WORK INSTRUCTIONS — Pick out each line with the word "LEARN" from the material that follows.

_____

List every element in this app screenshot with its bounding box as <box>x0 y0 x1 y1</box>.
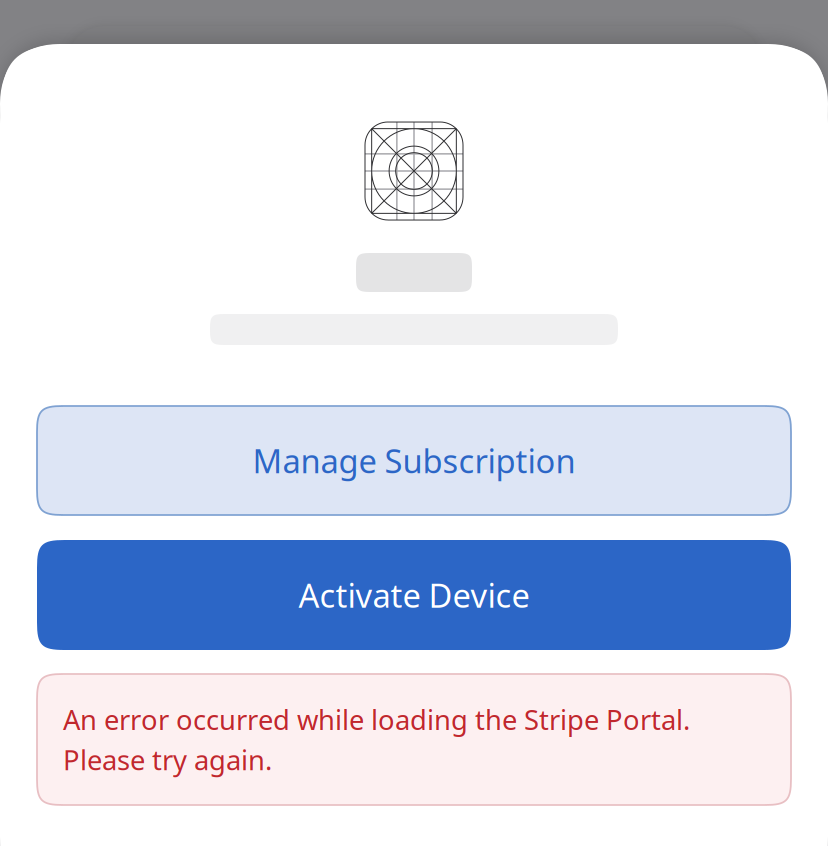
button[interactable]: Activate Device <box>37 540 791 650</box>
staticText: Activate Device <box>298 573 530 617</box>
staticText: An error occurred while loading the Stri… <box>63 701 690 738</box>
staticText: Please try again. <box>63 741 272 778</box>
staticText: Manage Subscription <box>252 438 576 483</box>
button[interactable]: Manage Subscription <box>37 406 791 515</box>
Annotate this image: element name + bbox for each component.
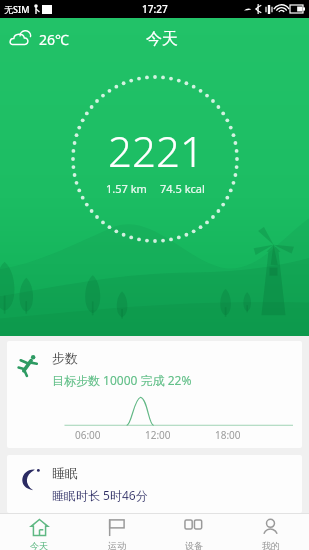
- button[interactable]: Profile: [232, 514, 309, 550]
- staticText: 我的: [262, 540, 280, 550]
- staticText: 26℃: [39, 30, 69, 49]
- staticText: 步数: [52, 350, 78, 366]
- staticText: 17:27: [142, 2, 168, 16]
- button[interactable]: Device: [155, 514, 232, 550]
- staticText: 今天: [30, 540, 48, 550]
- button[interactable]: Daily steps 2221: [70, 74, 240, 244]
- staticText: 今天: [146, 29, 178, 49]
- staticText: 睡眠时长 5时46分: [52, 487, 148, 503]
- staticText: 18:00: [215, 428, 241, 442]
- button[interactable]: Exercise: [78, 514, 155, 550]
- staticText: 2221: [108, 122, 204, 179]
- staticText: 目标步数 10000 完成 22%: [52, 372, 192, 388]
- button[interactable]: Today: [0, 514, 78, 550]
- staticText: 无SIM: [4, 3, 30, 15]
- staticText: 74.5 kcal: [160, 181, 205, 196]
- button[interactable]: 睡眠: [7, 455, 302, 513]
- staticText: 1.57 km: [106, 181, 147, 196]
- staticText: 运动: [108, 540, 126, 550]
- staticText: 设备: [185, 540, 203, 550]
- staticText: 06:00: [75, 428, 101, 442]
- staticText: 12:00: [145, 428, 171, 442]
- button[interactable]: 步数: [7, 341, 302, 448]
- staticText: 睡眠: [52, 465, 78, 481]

_____

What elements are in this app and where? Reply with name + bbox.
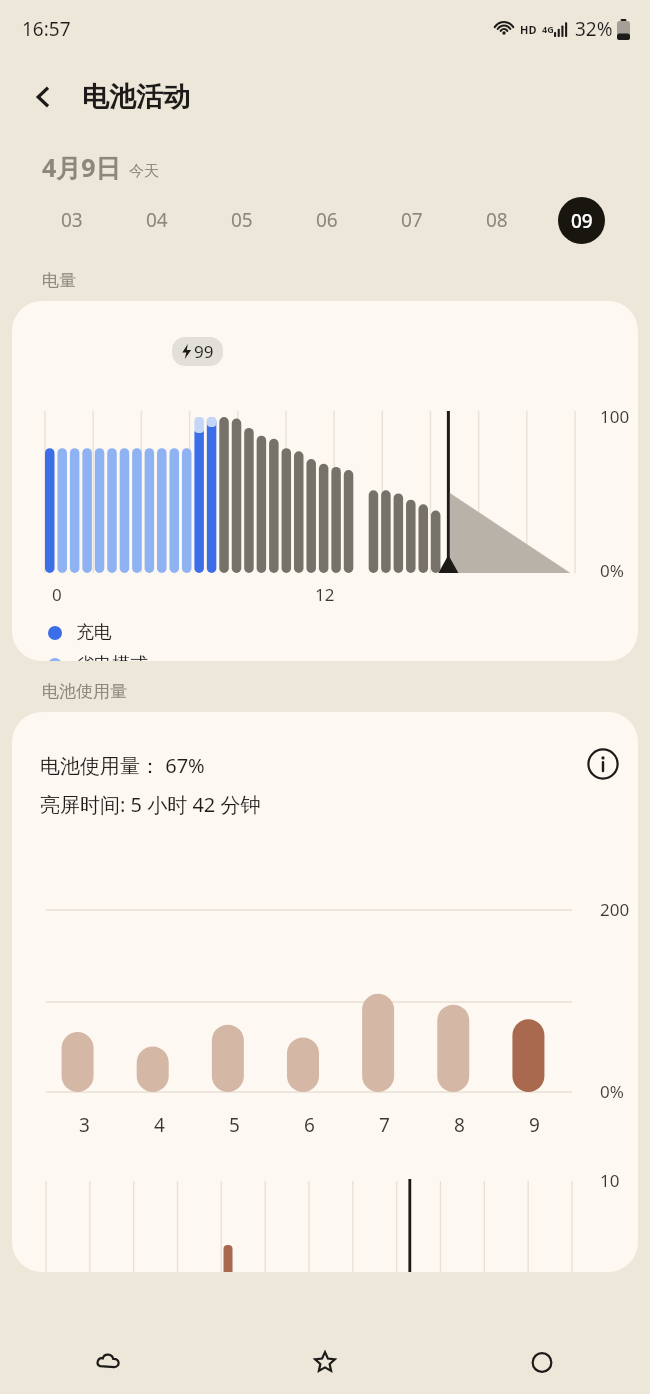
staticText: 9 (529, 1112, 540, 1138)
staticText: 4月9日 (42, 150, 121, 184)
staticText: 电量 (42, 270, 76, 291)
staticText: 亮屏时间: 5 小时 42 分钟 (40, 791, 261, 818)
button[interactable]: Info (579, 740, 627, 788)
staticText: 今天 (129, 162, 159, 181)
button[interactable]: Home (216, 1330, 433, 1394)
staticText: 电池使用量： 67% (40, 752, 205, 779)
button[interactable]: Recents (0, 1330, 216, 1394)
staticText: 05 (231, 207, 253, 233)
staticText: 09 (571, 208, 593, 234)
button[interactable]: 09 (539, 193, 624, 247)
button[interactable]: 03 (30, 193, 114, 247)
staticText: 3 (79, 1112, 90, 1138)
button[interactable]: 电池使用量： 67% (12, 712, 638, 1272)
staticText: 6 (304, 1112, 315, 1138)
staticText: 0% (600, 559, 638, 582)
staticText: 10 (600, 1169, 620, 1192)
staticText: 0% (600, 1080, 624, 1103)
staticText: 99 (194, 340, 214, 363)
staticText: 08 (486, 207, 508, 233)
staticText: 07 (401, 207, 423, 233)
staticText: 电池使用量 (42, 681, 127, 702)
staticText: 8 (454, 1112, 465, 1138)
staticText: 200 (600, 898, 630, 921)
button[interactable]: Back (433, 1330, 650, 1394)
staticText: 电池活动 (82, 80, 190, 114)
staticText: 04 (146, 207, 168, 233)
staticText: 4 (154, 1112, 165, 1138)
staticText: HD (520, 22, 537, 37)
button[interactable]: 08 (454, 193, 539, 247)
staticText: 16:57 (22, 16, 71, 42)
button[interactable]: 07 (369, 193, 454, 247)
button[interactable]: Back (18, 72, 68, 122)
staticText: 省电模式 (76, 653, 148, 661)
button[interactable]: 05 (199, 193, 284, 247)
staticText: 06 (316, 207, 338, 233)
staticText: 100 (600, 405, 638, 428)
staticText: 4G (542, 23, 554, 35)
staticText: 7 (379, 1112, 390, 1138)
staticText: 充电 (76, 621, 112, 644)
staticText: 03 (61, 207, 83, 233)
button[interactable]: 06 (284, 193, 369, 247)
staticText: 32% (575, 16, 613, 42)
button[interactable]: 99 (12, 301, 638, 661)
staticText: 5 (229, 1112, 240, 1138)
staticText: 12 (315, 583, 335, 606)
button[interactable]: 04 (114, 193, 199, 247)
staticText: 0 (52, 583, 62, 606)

_____

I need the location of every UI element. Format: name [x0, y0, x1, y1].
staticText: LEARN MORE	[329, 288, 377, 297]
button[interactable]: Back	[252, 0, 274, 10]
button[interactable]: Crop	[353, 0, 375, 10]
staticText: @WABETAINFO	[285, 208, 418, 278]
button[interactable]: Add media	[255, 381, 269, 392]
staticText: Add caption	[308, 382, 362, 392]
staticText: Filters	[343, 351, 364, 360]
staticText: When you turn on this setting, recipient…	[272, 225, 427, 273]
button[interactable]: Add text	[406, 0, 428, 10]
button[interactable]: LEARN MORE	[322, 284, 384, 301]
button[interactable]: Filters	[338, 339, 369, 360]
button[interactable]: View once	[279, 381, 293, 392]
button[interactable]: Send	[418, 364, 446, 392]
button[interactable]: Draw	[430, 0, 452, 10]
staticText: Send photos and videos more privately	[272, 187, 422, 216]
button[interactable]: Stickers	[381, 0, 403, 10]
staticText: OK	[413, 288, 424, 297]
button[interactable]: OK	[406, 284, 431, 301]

_____

THE COMPLETED TASK —
staticText: LEARN MORE	[329, 288, 377, 297]
button[interactable]: LEARN MORE	[322, 284, 384, 301]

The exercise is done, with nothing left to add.